Doğan T. (Yürütücü)
TÜBİTAK Projesi, 2021 - 2024
Büyük ölçekli biyomedikal verinin sistemik analizi, biyolojik mekanizmaları anlamak ve hastalıklara karşı kişiselleştirilmiş tıp temelli yeni ve etkili tedavi yaklaşımları geliştirmek için kritik öneme sahiptir. Son yıllarda erişilebilir hale gelen teknolojiler sayesinde biyolojik verinin farklı katmanları yüksek çıktılı şekilde üretilebilmektedir. Öte yandan, kapsamlı ve bütünleştirici analizler üzerinden klinik uygulamalar geliştirilmesini büyük ölçüde engelleyen iki kritik problem mevcuttur. Bunların ilki, sistem biyolojisi bazlı yaklaşımların temelinde yatan biyolojik/biyomedikal bileşenler arası ilişkilerin (örn. protein-fonksiyon, gen-hastalık ilişkileri vb.) önemli bir kısmının halen bilinmemesidir. Diğer problem ise, farklı tiplerdeki biyolojik özellikleri/ilişkileri ortaya çıkaran deneysel teknolojilerin ve çıktı olarak alınan verinin yapılarının ve depolanma şekillerinin farklı olmasından dolayı entegre bir kaynağın var olmamasıdır. Kişiselleştirilmiş tıp yaklaşımları çerçevesinde biyolojik/biyomedikal büyük verinin kapsamlı analizinin sağlanması ve klinikte kullanılabilecek başarıya sahip modelleme yaklaşımlarının geliştirilebilmesi için bu iki sorunu biyoenformatik temelinde çözecek yeni hesaplamalı yöntemlere ihtiyaç duyulmaktadır.
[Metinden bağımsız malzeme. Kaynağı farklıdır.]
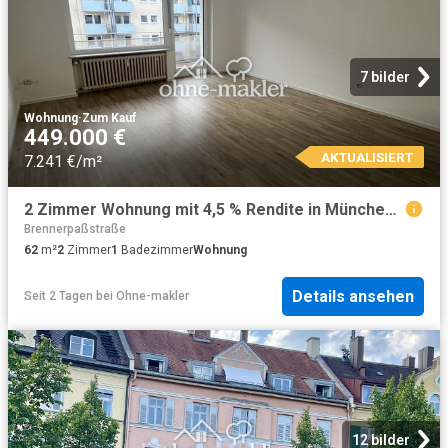
7 bilder
Wohnung
·
Zum Kauf
449.000 €
AKTUALISIERT
7.241 €/m²
2 Zimmer Wohnung mit 4,5 % Rendite in München Giesing
Brennerpaßstraße
62
m²
2
Zimmer
1
Badezimmer
Wohnung
Details ansehen
Seit 2 Tagen
bei
Ohne-makler
12 bilder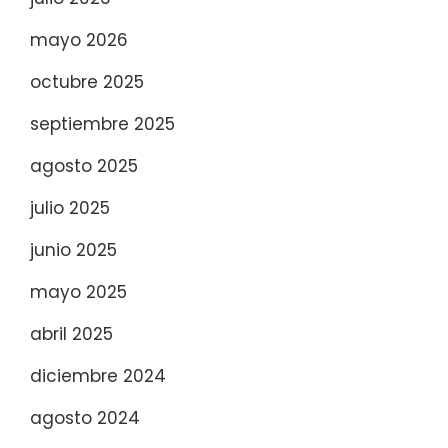
mayo 2026
octubre 2025
septiembre 2025
agosto 2025
julio 2025
junio 2025
mayo 2025
abril 2025
diciembre 2024
agosto 2024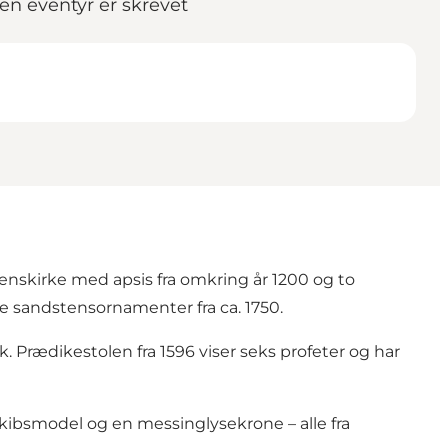
en eventyr er skrevet
nskirke med apsis fra omkring år 1200 og to
e sandstensornamenter fra ca. 1750.
rædikestolen fra 1596 viser seks profeter og har
kibsmodel og en messinglysekrone – alle fra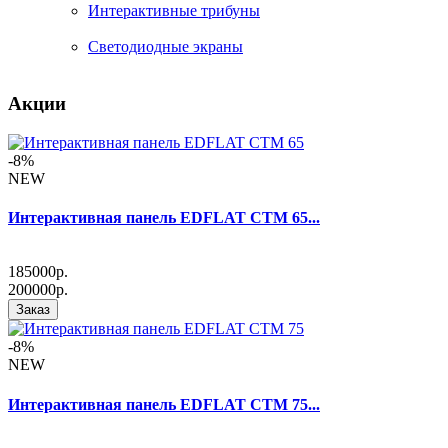
Интерактивные трибуны
Светодиодные экраны
Акции
-8%
NEW
Интерактивная панель EDFLAT CTM 65...
185000р.
200000р.
Заказ
-8%
NEW
Интерактивная панель EDFLAT CTM 75...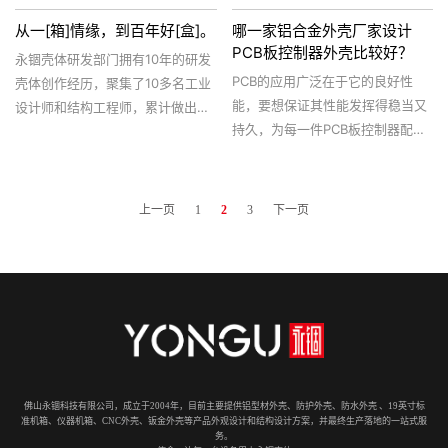
从一[箱]情缘，到百年好[盒]。
哪一家铝合金外壳厂家设计
PCB板控制器外壳比较好？
永锢壳体研发部门拥有10年的研发
PCB的应用广泛在于它的良好性
壳体创作经历，聚集了10多名工业
能，要想保证其性能发挥得稳当又
设计师和结构工程师，累计做出产
持久，为每一件PCB板控制器配置
品设计5219+次，能提供产品的产
一个铝合金外壳，是一件必要的事
品力、传播力等全生命周期的设计
情。铝外壳的质量又必须过硬才能
创新服务，擅于通过市场调研、用
真正起到为PCB板控制器保驾护航
户研究、产品策划、工业设计及结
上一页
1
2
3
下一页
的作用，那么，选择一家不错的铝
构设计等一系列研发过程全方位地
合金外壳厂家是一个关键。
实现企业客户的产品需求。
佛山永锢科技有限公司，成立于2004年，目前主要提供铝型材外壳、防护外壳、防水外壳 、19英寸标
准机箱、仪器机箱、CNC外壳、钣金外壳等产品外观设计和结构设计方案，并最终生产落地的一站式服
务。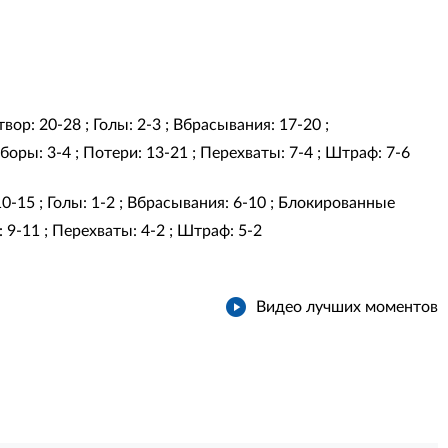
вор: 20-28 ; Голы: 2-3 ; Вбрасывания: 17-20 ;
оры: 3-4 ; Потери: 13-21 ; Перехваты: 7-4 ; Штраф: 7-6
10-15 ; Голы: 1-2 ; Вбрасывания: 6-10 ; Блокированные
 9-11 ; Перехваты: 4-2 ; Штраф: 5-2
Видео лучших моментов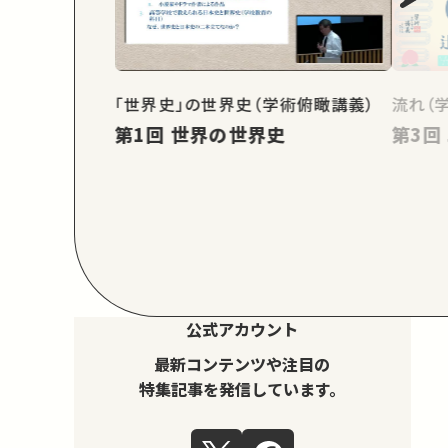
「世界史」の世界史（学術俯瞰講義）
流れ（
第1回 世界の世界史
公式アカウント
最新コンテンツや注目の
特集記事を発信しています。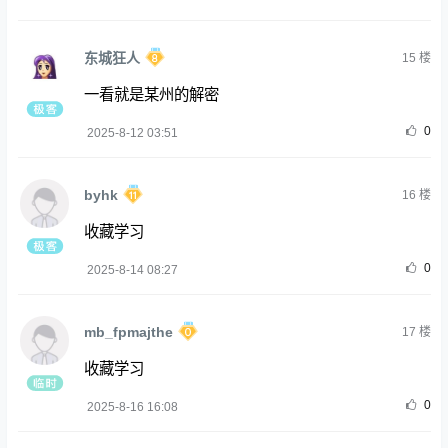
东城狂人
15
楼
一看就是某州的解密
0
2025-8-12 03:51
byhk
16
楼
收藏学习
0
2025-8-14 08:27
mb_fpmajthe
17
楼
收藏学习
0
2025-8-16 16:08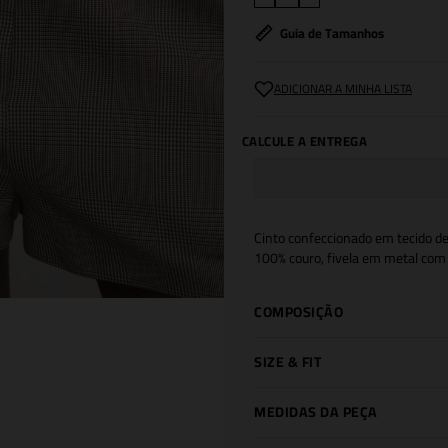
Guia de Tamanhos
Cinto confeccionado em tecido de
100% couro, fivela em metal com 
COMPOSIÇÃO
SIZE & FIT
MEDIDAS DA PEÇA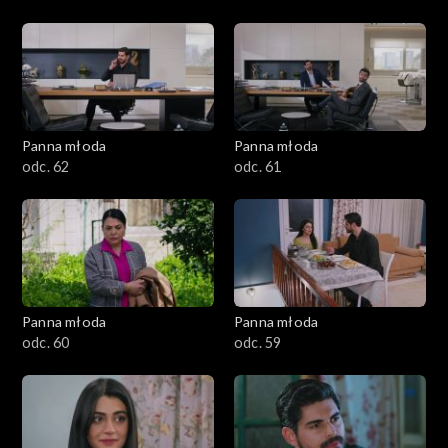
Panna młoda
Panna młoda
odc. 62
odc. 61
Panna młoda
Panna młoda
odc. 60
odc. 59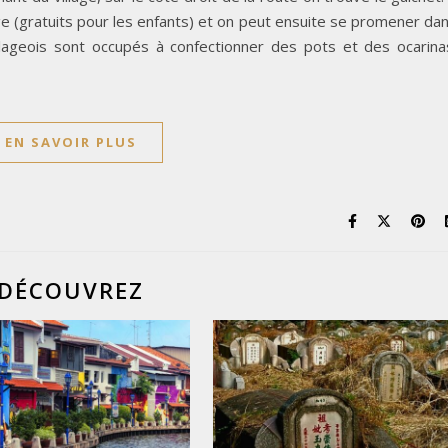
lage (gratuits pour les enfants) et on peut ensuite se promener da
llageois sont occupés à confectionner des pots et des ocarina
EN SAVOIR PLUS
DÉCOUVREZ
Önerilen projede, bahsi geçen problemlerin bilgisayarlı görü ve doğal dil işleme gibi alanlarda çığır açıcı sonuçlara yol açan yapay zekâ bazlı modern yaklaşımların biyolojik/biyomedikal veriye uygulanmasıyla çözülmesi mümkün müdür sorusuna yanıt aranmaktadır.
Bu çalışmanın amaç ve hedeflerinin başında geniş çaplı ve heterojen biyolojik/biyomedikal veriyi farklı kaynaklardan entegre ederek çizge yapısına sahip bilgi grafikleri şeklinde ifade edecek ve derin çizge sinir ağları kullanılarak bileşenler arasındaki kompleks ilişkileri yüksek başarımla tahmin edecek kapsamlı bir hesaplamalı sistemin geliştirilmesi gelmektedir. Biyolojik ilişki tahmini problemi, oluşturulacak heterojen bilgi grafikleri üzerindeki biyolojik bileşenler (düğümler) arası bağlantıların (kenarlar) tahmini şeklinde modellenecektir. Bu kapsamda, ağ analizi bazlı yöntemlerle öznitelik bazlı yaklaşımların avantajları birleştirilerek çok modlu çizgeler üzerinden derin öğrenme sağlanacaktır. Geliştirilecek yöntemin 3 ayrı uygulaması olarak, (i) gen/protein fonksiyonları, (ii) gen/protein-hastalık ilişkileri ve (iii) ilaç-hastalık eşleşmelerini tahmin eden modeller eğitilecek ve tüm gen/protein, fonksiyon, hastalık ve ilaçlar için uygulanarak geniş çaplı bağlantı tahminleri üretilecektir. Daha sonra bu tahminlerin literatür bazlı doğrulaması yapılacak ve sonuçlar tartışılacaktır. Çalışmanın son hedefi, entegre biyolojik/biyomedikal veriyi, bilgi grafiklerini, tahmin modelini ve sonuçlarını içeren çevrim içi çalışan bir ağ servisinin kurulması ve açık erişimli olarak araştırma dünyasının kullanımına sunulmasıdır.
Çalışmanın yaygın etkisinin, bilinen ilişkileri ve derin öğrenme bazlı tahminleri içerecek şekilde biyomoleküller ve fonksiyonları, mutasyonlar, gen ifadeleri, hastalıklar, fenotipler, dokular, hücreler, hastalar ve biyolojik mekanizmalar arasındaki kompleks sistemik ilişkilerin gözlenmesi açısından yaşam bilimleri araştırmacılarına hipotez oluşturma/test etme konularında katkıda bulunmak olacağı düşünülmektedir. Amacı, hedefleri ve bunlara ulaşmak için geliştirilecek hesaplamalı sistemde kullanılacak yaklaşımlar açısından önerilen proje son derece özgün bir değere sahiptir. Projenin, adayın akademik kariyerine yapay zekâ/derin öğrenme bazlı yöntem geliştirme ve uygulama, kompleks verinin entegrasyonu ve modern yaklaşımlar kullanılarak temsili, veri tabanı ve ağ servisi geliştirme ve sistem biyolojisi odaklı analizler konularında önemli bilimsel katkıları olacaktır. Ayrıca, yakın gelecekte bu çalışmanın devamı niteliğinde yeni projeler oluşturmak için moleküler biyoloji, hücre biyolojisi, ilaç geliştirme, hassas tıp ve kompleks hastalıklar gibi farklı disiplinlerden araştırmacılar ile ortaklıklar kurulmasına olanak sağlayacaktır.